- Transcribed page contents -
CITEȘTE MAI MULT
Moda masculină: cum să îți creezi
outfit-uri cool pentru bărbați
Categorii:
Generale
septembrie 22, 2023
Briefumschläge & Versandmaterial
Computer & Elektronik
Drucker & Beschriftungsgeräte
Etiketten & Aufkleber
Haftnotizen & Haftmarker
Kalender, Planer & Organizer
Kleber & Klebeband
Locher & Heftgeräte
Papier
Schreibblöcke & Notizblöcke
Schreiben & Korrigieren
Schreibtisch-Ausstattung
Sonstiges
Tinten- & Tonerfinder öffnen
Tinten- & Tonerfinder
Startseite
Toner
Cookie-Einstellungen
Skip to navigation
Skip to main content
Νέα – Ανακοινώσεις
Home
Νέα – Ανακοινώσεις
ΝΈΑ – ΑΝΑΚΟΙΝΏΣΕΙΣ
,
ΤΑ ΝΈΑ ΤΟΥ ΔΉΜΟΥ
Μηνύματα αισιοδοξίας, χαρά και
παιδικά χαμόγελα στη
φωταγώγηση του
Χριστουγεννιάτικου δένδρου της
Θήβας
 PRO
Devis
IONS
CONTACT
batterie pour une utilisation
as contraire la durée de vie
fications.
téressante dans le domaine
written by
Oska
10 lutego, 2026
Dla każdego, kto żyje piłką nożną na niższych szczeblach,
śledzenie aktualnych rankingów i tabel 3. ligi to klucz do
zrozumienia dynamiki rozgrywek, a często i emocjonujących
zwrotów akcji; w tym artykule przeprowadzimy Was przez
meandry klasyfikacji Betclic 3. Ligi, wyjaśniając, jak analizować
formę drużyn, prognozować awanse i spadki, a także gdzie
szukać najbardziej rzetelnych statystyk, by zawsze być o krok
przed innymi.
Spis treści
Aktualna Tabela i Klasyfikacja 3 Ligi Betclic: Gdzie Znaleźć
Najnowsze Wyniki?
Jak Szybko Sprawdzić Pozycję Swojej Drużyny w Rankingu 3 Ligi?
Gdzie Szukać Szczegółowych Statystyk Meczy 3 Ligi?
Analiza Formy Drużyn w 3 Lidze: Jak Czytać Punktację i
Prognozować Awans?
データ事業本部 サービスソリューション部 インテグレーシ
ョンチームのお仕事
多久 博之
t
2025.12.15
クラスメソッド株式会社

- ASSIGNMENT -
In the records above, locate the lines holding the word "Tinten". Copy each of them.

- TASK OUTPUT -
Tinten- & Tonerfinder öffnen
Tinten- & Tonerfinder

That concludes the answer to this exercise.